### [TASK DESCRIPTION]
Write out the entries below exactly, starting at the first line and stopping after the line that contains "in sales in the short term."; skip all pictures.
──────────
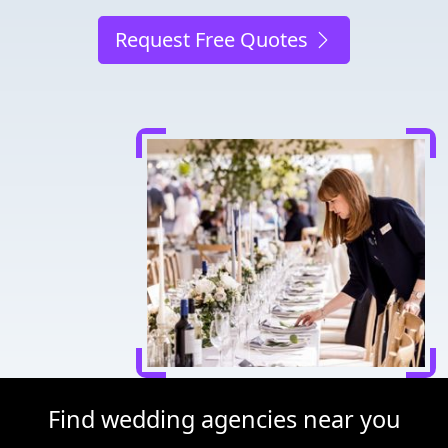
Request Free Quotes
Find wedding agencies near you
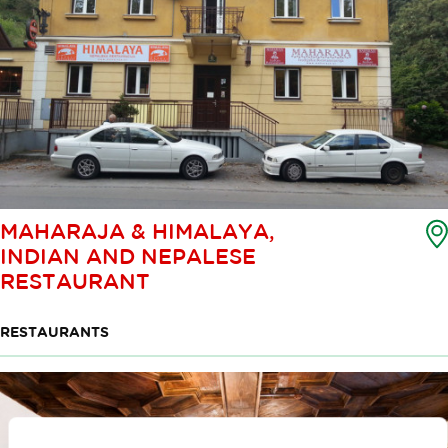
MAHARAJA & HIMALAYA,
INDIAN AND NEPALESE
RESTAURANT
RESTAURANTS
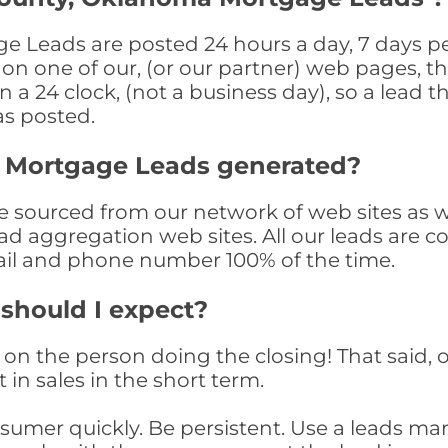
Leads are posted 24 hours a day, 7 days per
n one of our, (or our partner) web pages, the
a 24 clock, (not a business day), so a lead th
as posted.
 Mortgage Leads generated?
sourced from our network of web sites as well
ad aggregation web sites. All our leads are 
il and phone number 100% of the time.
 should I expect?
on the person doing the closing! That said, o
 in sales in the short term.
consumer quickly. Be persistent. Use a lead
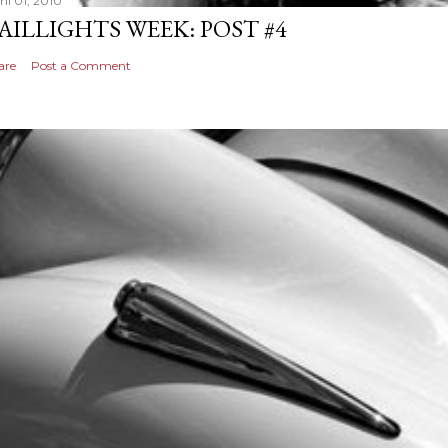
il 01, 2010
AILLIGHTS WEEK: POST #4
are
Post a Comment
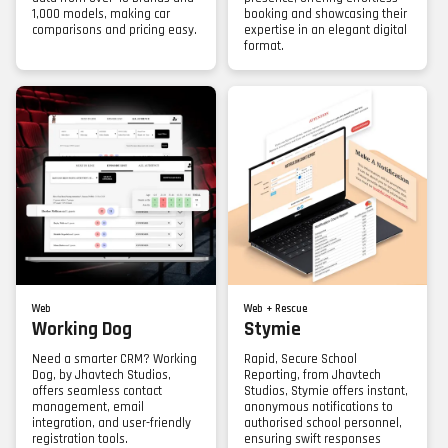
1,000 models, making car
booking and showcasing their
comparisons and pricing easy.
expertise in an elegant digital
format.
Web
Web + Rescue
Working Dog
Stymie
Need a smarter CRM? Working
Rapid, Secure School
Dog, by Jhavtech Studios,
Reporting, from Jhavtech
offers seamless contact
Studios, Stymie offers instant,
management, email
anonymous notifications to
integration, and user-friendly
authorised school personnel,
registration tools.
ensuring swift responses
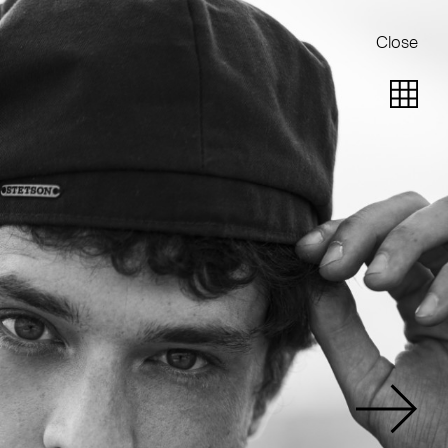
Close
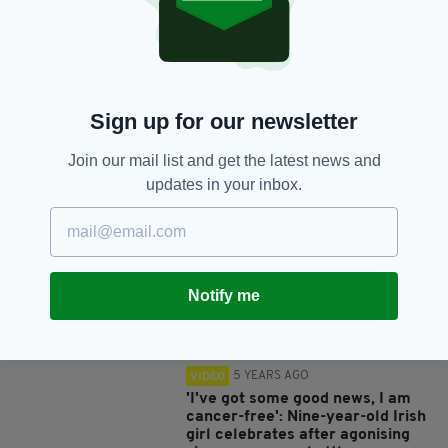
SHARE THIS ARTICLE:
Sign up for our newsletter
Join our mail list and get the latest news and
JOIN OUR COMMUNITY FOR THE LATEST NEWS:
updates in your inbox.
Subscribe
Notify me
RELATED
5 YEARS AGO
VIDEO
'I've got some good news, I am
cancer-free': Nine-year-old Irish
girl celebrates after agonising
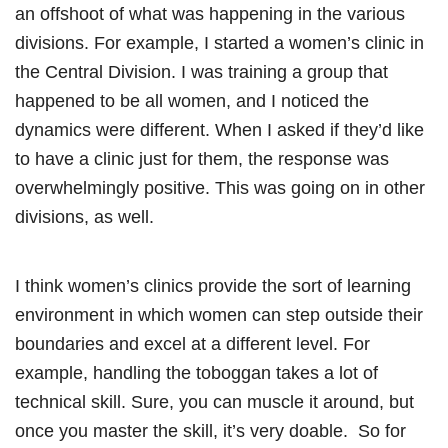
an offshoot of what was happening in the various
divisions. For example, I started a women’s clinic in
the Central Division. I was training a group that
happened to be all women, and I noticed the
dynamics were different. When I asked if they’d like
to have a clinic just for them, the response was
overwhelmingly positive. This was going on in other
divisions, as well.
I think women’s clinics provide the sort of learning
environment in which women can step outside their
boundaries and excel at a different level. For
example, handling the toboggan takes a lot of
technical skill. Sure, you can muscle it around, but
once you master the skill, it’s very doable. So for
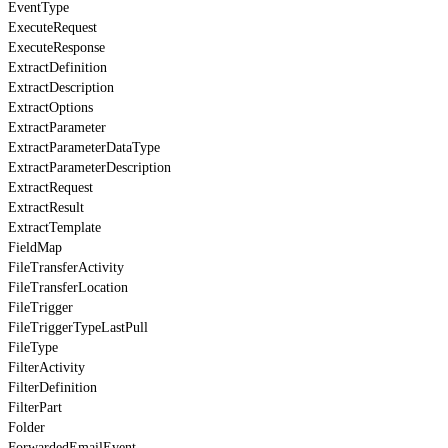
EventType
ExecuteRequest
ExecuteResponse
ExtractDefinition
ExtractDescription
ExtractOptions
ExtractParameter
ExtractParameterDataType
ExtractParameterDescription
ExtractRequest
ExtractResult
ExtractTemplate
FieldMap
FileTransferActivity
FileTransferLocation
FileTrigger
FileTriggerTypeLastPull
FileType
FilterActivity
FilterDefinition
FilterPart
Folder
ForwardedEmailEvent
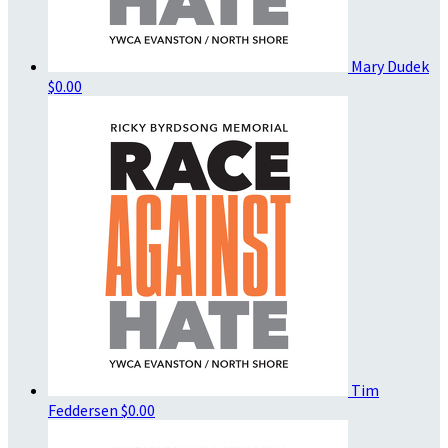
Mary Dudek
$0.00
Tim
Feddersen
$0.00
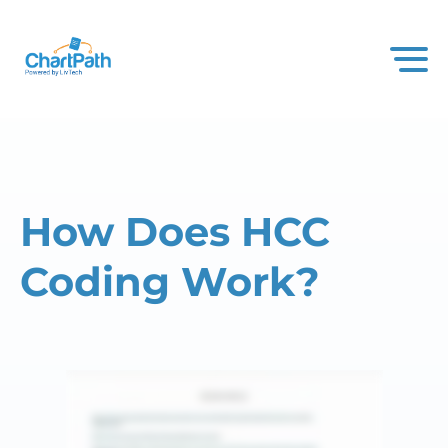
How Does HCC
Coding Work?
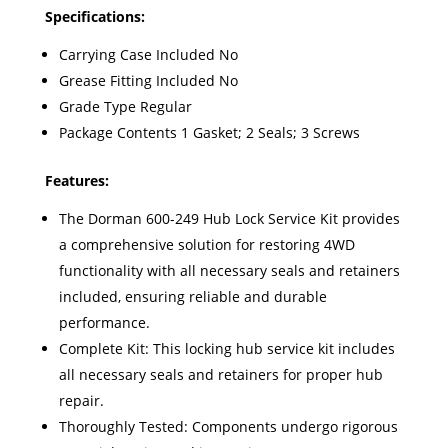
Specifications:
Carrying Case Included No
Grease Fitting Included No
Grade Type Regular
Package Contents 1 Gasket; 2 Seals; 3 Screws
Features:
The Dorman 600-249 Hub Lock Service Kit provides
a comprehensive solution for restoring 4WD
functionality with all necessary seals and retainers
included, ensuring reliable and durable
performance.
Complete Kit: This locking hub service kit includes
all necessary seals and retainers for proper hub
repair.
Thoroughly Tested: Components undergo rigorous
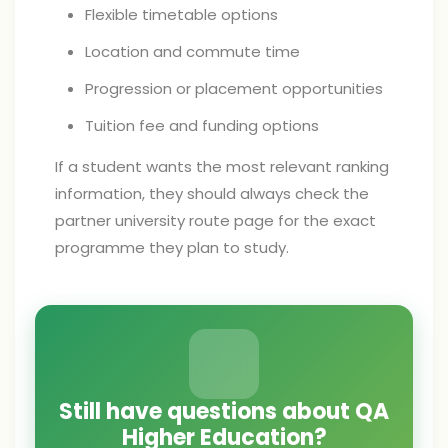
Flexible timetable options
Location and commute time
Progression or placement opportunities
Tuition fee and funding options
If a student wants the most relevant ranking
information, they should always check the
partner university route page for the exact
programme they plan to study.
Still have questions about QA
Higher Education?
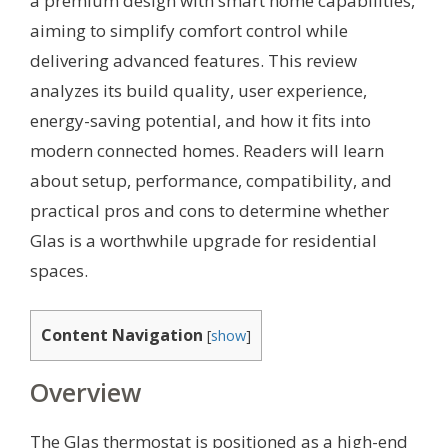
a premium design with smart home capabilities,
aiming to simplify comfort control while
delivering advanced features. This review
analyzes its build quality, user experience,
energy-saving potential, and how it fits into
modern connected homes. Readers will learn
about setup, performance, compatibility, and
practical pros and cons to determine whether
Glas is a worthwhile upgrade for residential
spaces.
Content Navigation
[
show
]
Overview
The Glas thermostat is positioned as a high-end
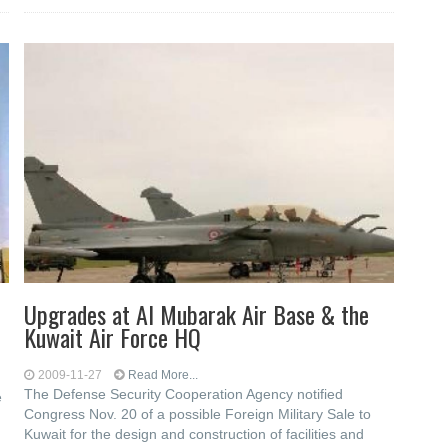
Upgrades at Al Mubarak Air Base & the
Kuwait Air Force HQ
2009-11-27
Read More...
The Defense Security Cooperation Agency notified
e
Congress Nov. 20 of a possible Foreign Military Sale to
Kuwait for the design and construction of facilities and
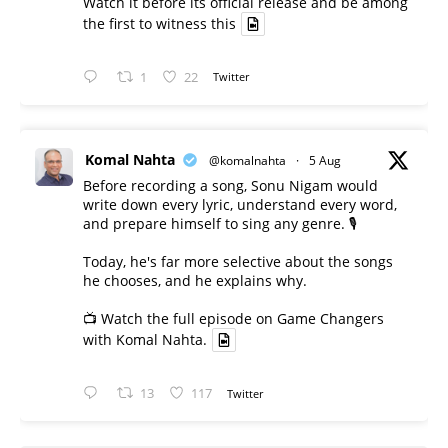
Watch it before its official release and be among
the first to witness this
1
22
Twitter
Komal Nahta
@komalnahta
·
5 Aug
Before recording a song, Sonu Nigam would
write down every lyric, understand every word,
and prepare himself to sing any genre. 🎙️
Today, he's far more selective about the songs
he chooses, and he explains why.
📺 Watch the full episode on Game Changers
with Komal Nahta.
13
117
Twitter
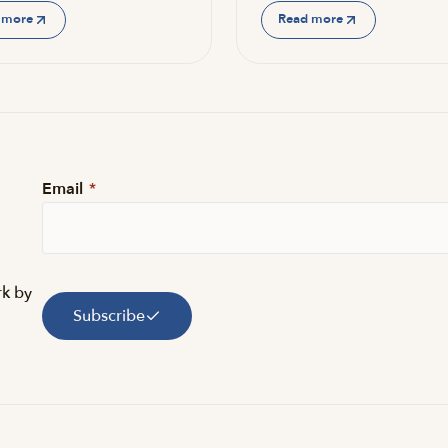
 more
Read more
Email
*
rk by
Subscribe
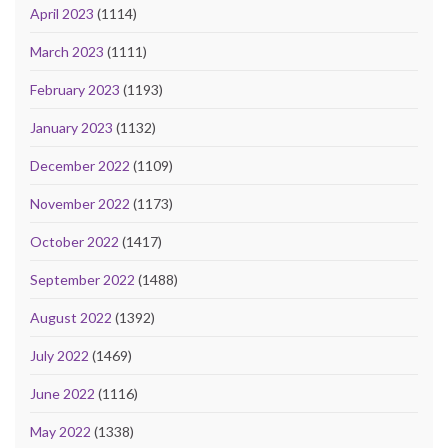
April 2023
(1114)
March 2023
(1111)
February 2023
(1193)
January 2023
(1132)
December 2022
(1109)
November 2022
(1173)
October 2022
(1417)
September 2022
(1488)
August 2022
(1392)
July 2022
(1469)
June 2022
(1116)
May 2022
(1338)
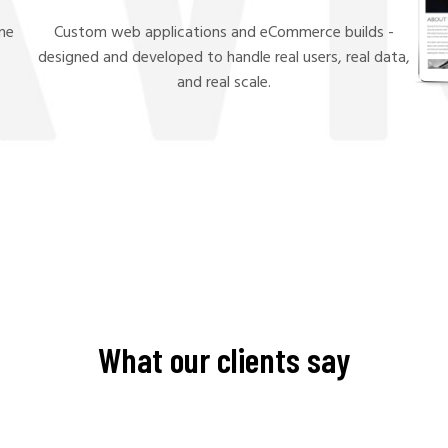
ame
Custom web applications and eCommerce builds -
.
designed and developed to handle real users, real data,
and real scale.
What our clients say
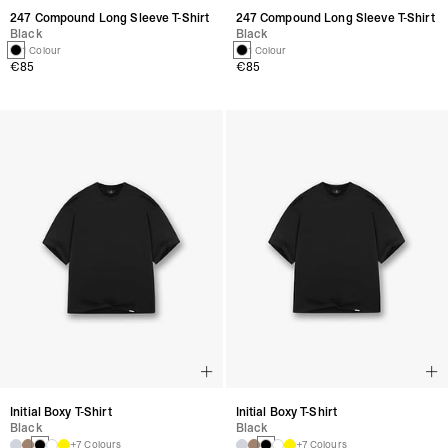
247 Compound Long Sleeve T-Shirt
247 Compound Long Sleeve T-Shirt
Black
Black
1 Colour
1 Colour
€85
€85
Initial Boxy T-Shirt
Initial Boxy T-Shirt
Black
Black
+7 Colours
+7 Colours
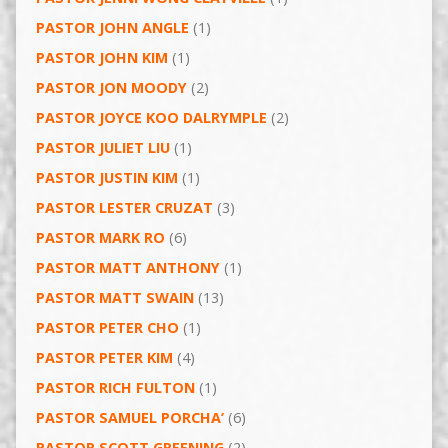
PASTOR JOHN ANGLE
(1)
PASTOR JOHN KIM
(1)
PASTOR JON MOODY
(2)
PASTOR JOYCE KOO DALRYMPLE
(2)
PASTOR JULIET LIU
(1)
PASTOR JUSTIN KIM
(1)
PASTOR LESTER CRUZAT
(3)
PASTOR MARK RO
(6)
PASTOR MATT ANTHONY
(1)
PASTOR MATT SWAIN
(13)
PASTOR PETER CHO
(1)
PASTOR PETER KIM
(4)
PASTOR RICH FULTON
(1)
PASTOR SAMUEL PORCHA’
(6)
PASTOR SCOTT GREENING
(2)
──────────
### [SOLUTION TO THE EXERCISE]
Request Free Quotes
Find wedding agencies near you
MAHARAJA & HIMALAYA,
INDIAN AND NEPALESE
RESTAURANT
RESTAURANTS
Leads are posted 24 hours a day, 7 days per
n one of our, (or our partner) web pages, the
a 24 clock, (not a business day), so a lead th
as posted.
 Mortgage Leads generated?
sourced from our network of web sites as well
ad aggregation web sites. All our leads are 
il and phone number 100% of the time.
 should I expect?
on the person doing the closing! That said, o
 in sales in the short term.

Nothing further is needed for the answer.